[Task directions]
Go through the entries and copy every line that has the string "Olymtech" in it.

[Supplied data]
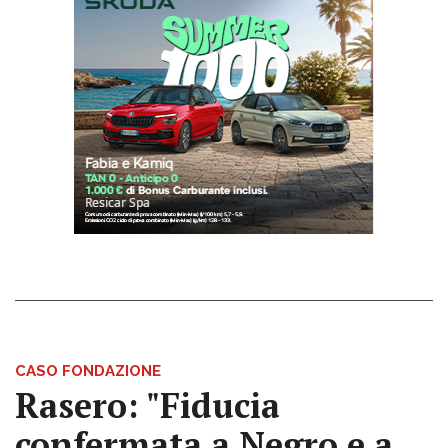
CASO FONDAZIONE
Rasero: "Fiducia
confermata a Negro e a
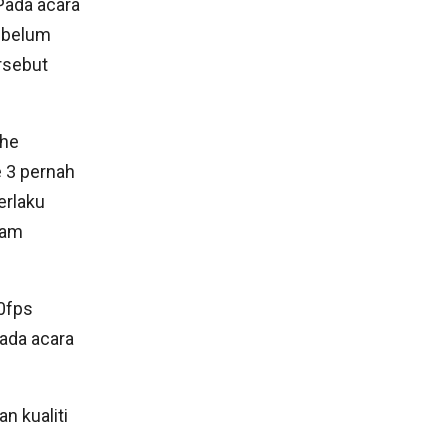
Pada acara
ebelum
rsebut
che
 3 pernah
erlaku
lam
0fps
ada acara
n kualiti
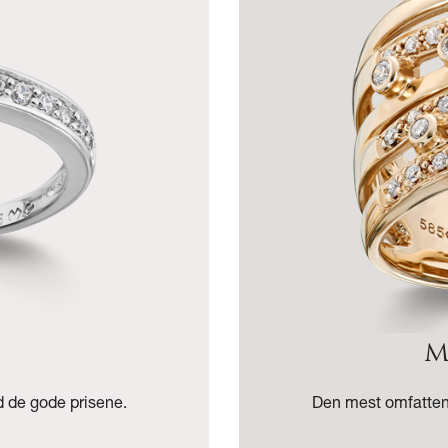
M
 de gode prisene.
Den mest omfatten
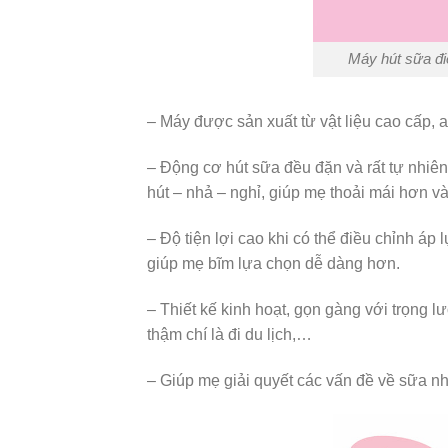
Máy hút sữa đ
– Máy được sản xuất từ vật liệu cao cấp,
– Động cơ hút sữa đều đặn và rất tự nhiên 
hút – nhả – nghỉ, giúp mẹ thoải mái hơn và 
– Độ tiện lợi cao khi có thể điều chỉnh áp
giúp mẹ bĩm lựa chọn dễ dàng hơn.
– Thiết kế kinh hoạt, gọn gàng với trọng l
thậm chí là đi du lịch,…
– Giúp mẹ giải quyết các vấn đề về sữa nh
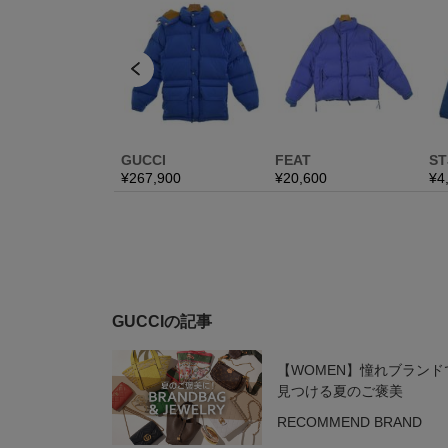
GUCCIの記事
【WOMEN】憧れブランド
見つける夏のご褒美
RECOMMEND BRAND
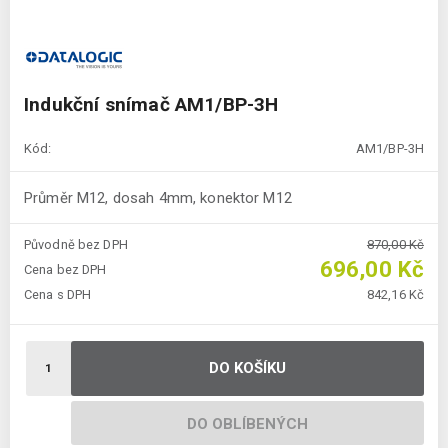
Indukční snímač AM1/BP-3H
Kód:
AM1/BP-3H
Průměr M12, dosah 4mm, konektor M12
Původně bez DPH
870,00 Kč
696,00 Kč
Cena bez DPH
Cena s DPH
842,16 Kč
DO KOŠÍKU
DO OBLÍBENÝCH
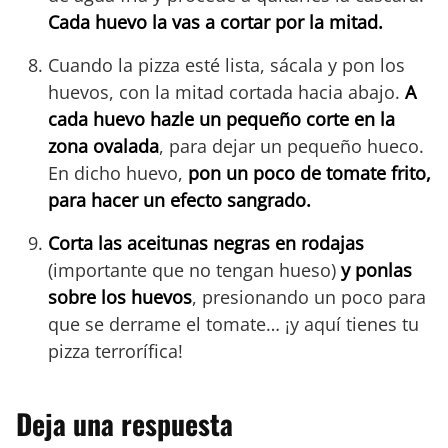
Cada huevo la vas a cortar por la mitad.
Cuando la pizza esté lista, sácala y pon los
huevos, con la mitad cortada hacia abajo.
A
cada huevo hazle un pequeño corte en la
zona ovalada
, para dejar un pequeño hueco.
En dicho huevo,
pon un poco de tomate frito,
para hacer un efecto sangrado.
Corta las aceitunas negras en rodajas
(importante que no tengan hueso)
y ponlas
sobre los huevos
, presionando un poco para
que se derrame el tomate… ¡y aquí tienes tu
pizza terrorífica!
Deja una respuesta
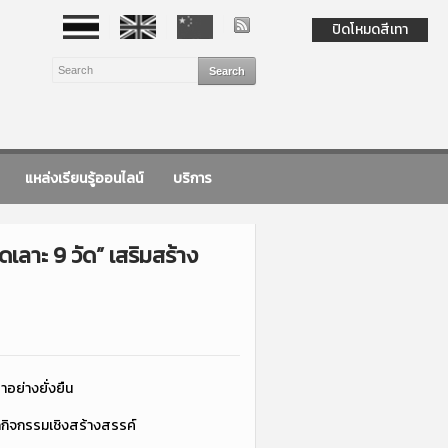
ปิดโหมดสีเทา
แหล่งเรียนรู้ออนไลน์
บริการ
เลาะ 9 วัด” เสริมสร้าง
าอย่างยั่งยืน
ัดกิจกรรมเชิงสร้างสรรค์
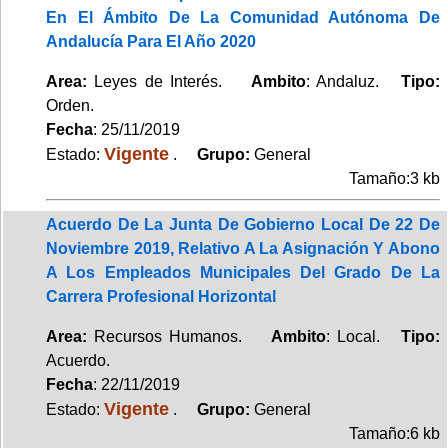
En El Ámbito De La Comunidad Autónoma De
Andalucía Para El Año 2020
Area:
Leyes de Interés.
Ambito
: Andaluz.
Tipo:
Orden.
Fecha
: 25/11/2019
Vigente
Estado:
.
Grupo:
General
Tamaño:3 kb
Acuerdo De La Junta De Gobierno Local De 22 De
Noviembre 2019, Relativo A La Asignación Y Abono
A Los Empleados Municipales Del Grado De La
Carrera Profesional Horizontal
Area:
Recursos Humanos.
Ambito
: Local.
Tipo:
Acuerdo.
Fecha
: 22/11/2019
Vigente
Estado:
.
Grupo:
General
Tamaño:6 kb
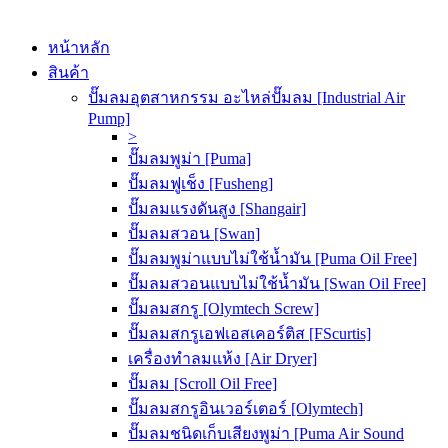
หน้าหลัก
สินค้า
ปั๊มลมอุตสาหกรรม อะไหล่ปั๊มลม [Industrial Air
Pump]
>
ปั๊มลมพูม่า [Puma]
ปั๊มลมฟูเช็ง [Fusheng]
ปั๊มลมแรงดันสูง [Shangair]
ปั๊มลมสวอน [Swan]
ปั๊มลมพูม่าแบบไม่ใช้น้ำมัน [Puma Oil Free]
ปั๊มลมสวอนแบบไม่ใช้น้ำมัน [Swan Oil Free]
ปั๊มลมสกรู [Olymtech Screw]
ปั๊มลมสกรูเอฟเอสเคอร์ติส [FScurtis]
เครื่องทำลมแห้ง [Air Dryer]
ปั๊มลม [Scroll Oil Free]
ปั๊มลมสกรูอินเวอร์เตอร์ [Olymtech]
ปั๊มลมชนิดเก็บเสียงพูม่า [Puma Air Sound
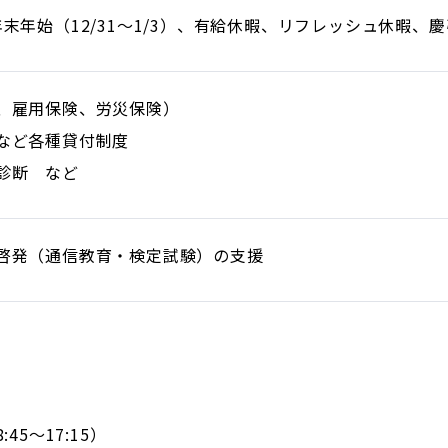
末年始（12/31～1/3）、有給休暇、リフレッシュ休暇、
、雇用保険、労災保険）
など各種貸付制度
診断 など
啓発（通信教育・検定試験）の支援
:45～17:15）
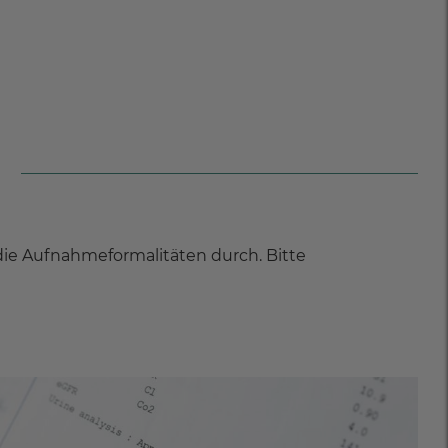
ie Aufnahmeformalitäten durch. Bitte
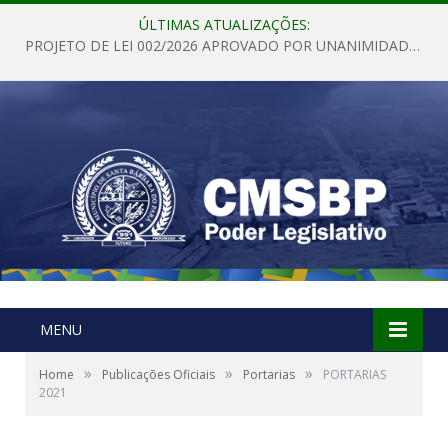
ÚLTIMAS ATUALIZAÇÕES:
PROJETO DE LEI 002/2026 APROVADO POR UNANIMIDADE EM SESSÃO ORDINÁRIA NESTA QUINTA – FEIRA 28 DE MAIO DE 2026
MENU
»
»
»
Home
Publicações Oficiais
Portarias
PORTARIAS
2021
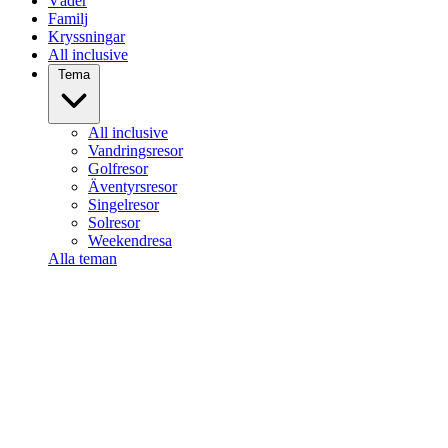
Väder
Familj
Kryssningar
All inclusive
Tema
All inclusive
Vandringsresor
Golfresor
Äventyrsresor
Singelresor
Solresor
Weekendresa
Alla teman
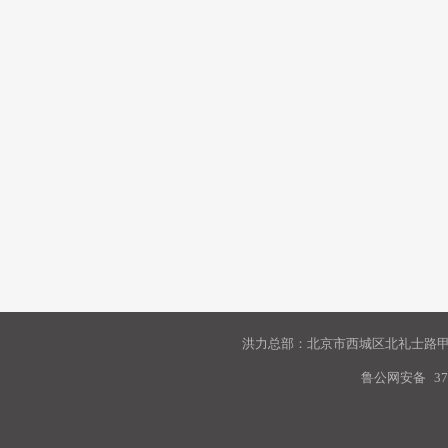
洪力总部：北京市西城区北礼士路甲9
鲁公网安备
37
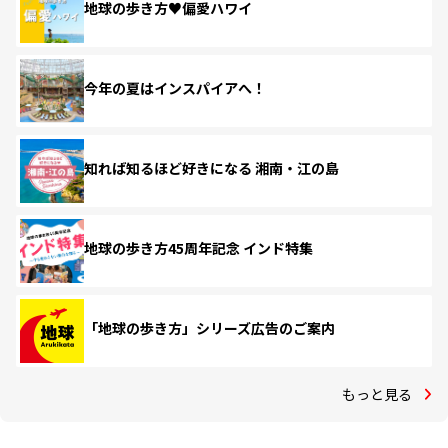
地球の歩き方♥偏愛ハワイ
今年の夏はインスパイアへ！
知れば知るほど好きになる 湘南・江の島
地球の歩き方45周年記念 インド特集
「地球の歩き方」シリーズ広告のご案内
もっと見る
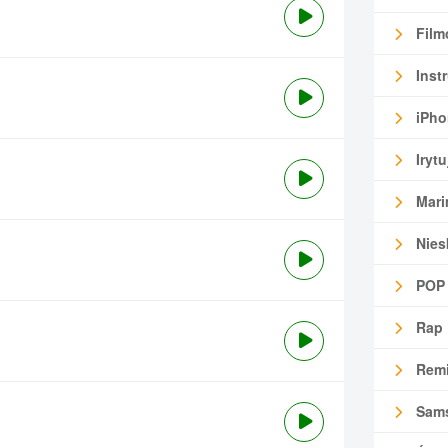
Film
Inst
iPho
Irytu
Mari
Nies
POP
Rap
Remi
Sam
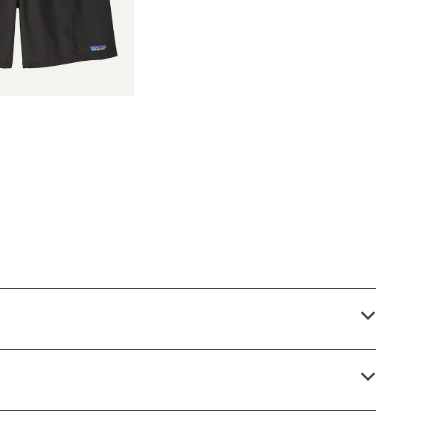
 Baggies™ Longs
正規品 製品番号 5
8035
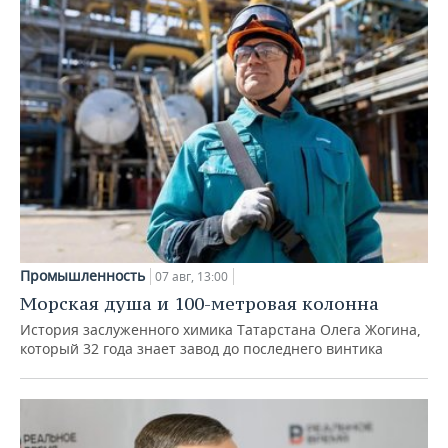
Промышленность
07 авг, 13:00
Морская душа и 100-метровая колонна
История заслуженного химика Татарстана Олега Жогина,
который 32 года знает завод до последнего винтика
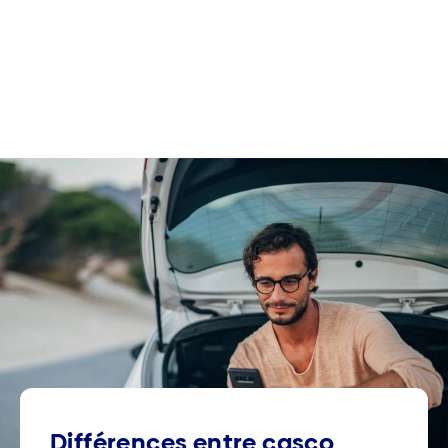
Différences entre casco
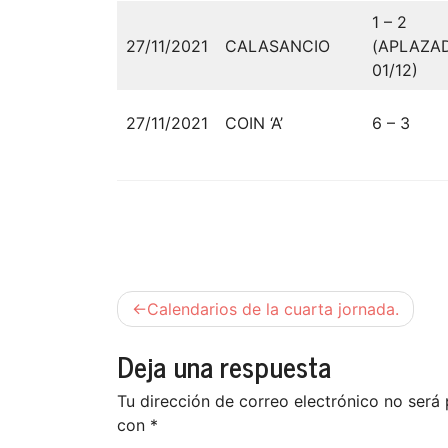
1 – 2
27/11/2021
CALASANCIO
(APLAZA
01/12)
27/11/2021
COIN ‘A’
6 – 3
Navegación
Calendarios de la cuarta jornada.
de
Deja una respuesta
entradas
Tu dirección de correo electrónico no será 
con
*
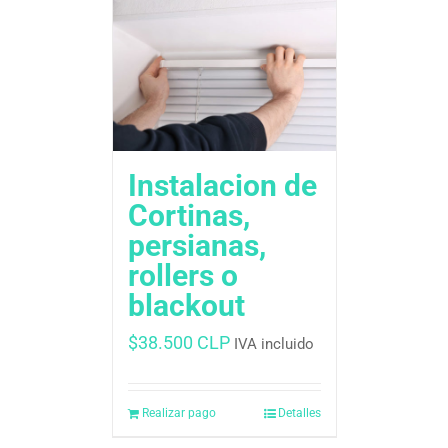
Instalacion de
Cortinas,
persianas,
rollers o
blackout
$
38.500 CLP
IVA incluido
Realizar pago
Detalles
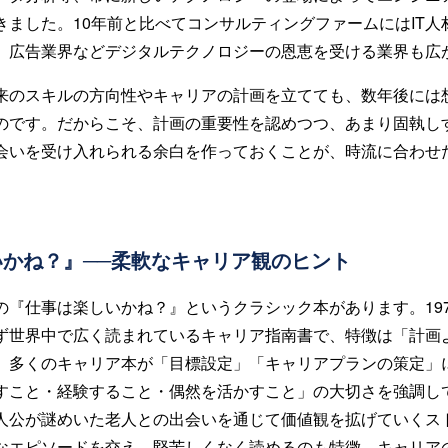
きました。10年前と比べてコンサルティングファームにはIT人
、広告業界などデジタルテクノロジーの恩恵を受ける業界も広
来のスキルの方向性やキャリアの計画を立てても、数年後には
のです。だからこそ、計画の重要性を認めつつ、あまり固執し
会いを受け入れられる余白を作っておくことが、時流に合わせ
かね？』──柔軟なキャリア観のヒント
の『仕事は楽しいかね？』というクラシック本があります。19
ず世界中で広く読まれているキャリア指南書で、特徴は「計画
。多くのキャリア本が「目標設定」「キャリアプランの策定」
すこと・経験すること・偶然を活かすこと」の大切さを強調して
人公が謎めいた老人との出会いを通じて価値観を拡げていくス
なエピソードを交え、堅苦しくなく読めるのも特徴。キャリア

[Answer area]
ปั๊มลมสกรู [Olymtech Screw]
ปั๊มลมสกรูอินเวอร์เตอร์ [Olymtech]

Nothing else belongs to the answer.